Emergency Lawyers, a group tracking violence against civilians, said drones bombed the al-Safiya market in the town of Sodari in North Kordofan state.
The attack occurred when the market was packed with people, “exacerbating the humanitarian tragedy,” the group said, adding that the casualty count was likely to rise.
“The attack occurred when the market was bustling with civilians, including women, children and the elderly,” the group said.
The attack occurred in a Rapid Support Forces-controlled area in the far north of Sudan’s Kordofan region, currently the fiercest frontline in the three-year-old war between the army and the paramilitary RSF.
Emergency Lawyers did not attribute responsibility for the strike in its statement, though the group said on X that the drones belonged to the army.
Two military officials, who spoke on condition of anonymity because they were not authorized to brief the media, told SCANS that the army does not target civilian infrastructure and denied involvement in the attack.
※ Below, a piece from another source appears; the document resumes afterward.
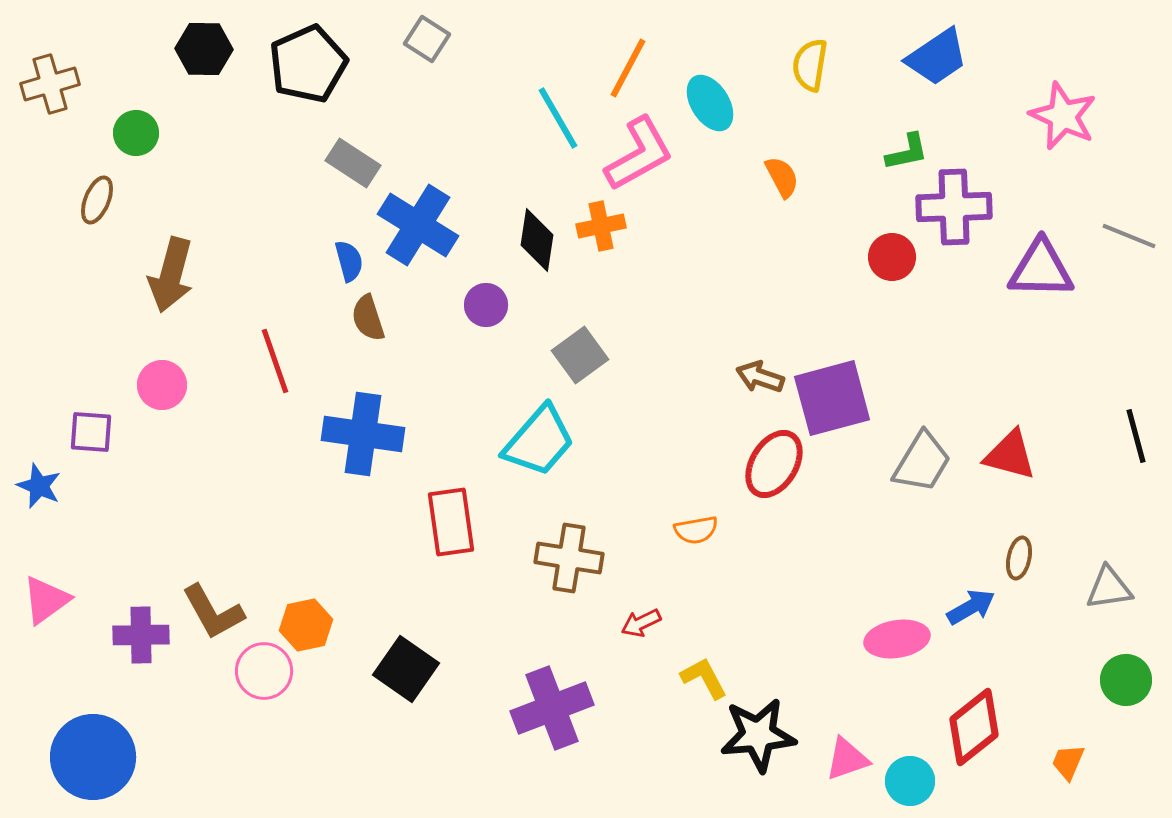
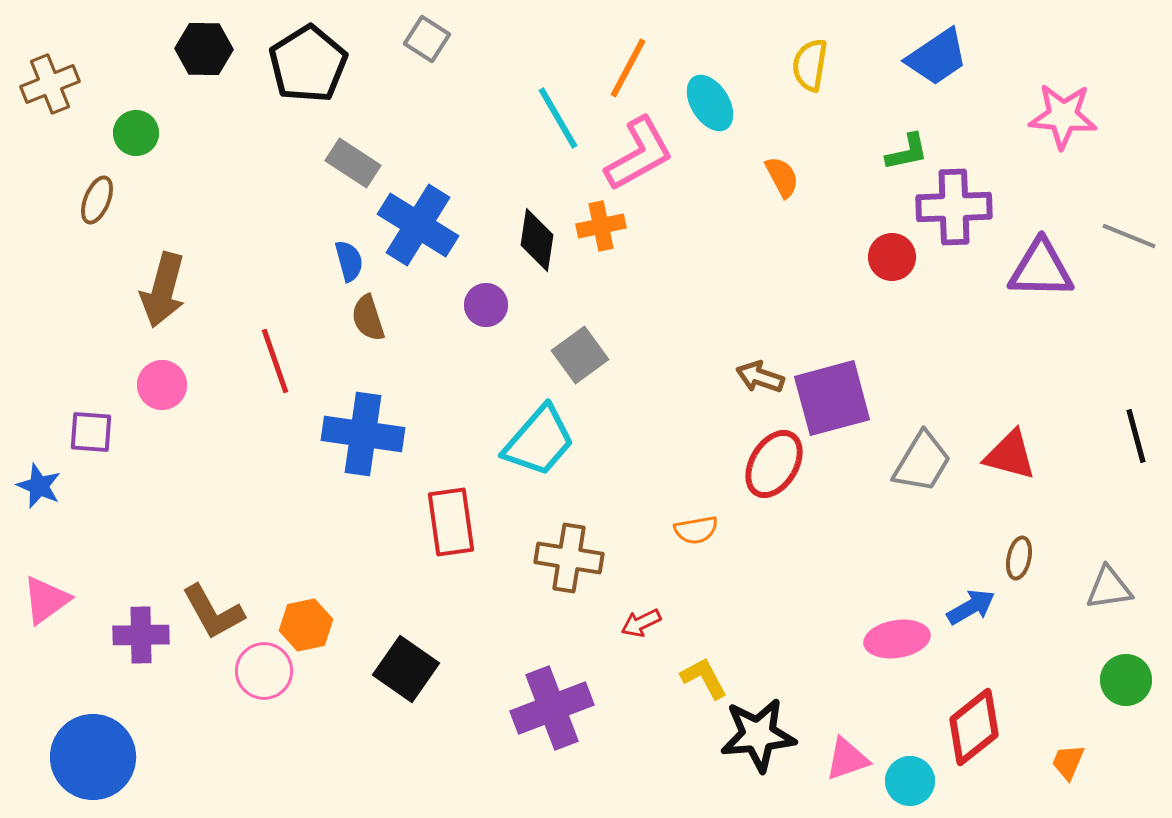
black pentagon at (308, 64): rotated 8 degrees counterclockwise
brown cross at (50, 84): rotated 6 degrees counterclockwise
pink star at (1063, 116): rotated 20 degrees counterclockwise
brown arrow at (171, 275): moved 8 px left, 15 px down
Sodari, a remote town where desert trade routes cross, is 230 kilometers (132 miles) northwest of el-Obeid, the state capital of North Kordofan, which the RSF has been trying to encircle for months.
The Kordofan region has seen a surge in deadly drone attacks as both sides fight over the country’s vital east-west axis, which links the western RSF-held Darfur region, through el-Obeid, to the army-controlled capital, Khartoum, and the rest of Sudan.
Emergency Lawyers called the strike a “serious violation of international humanitarian law” that undermines the principle of civilian protection during armed conflict.
The group demanded an immediate halt to drone attacks by both sides of the conflict and called on warring parties to stop targeting civilian infrastructure and comply with international humanitarian law.
A week before the attack, a drone near the city of Rahad in North Kordofan hit a vehicle carrying displaced families, killing at least 24 people, including eight children. A day before that strike, a World Food Programme aid convoy was also hit by drones.
Fighting between the RSF and the Sudanese military erupted into a full-blown war in April 2023. At least 40,000 people have been killed and 12 million displaced, according to the World Health Organization. Aid groups say the true death toll could be many times higher, as fighting in vast and remote areas impedes access.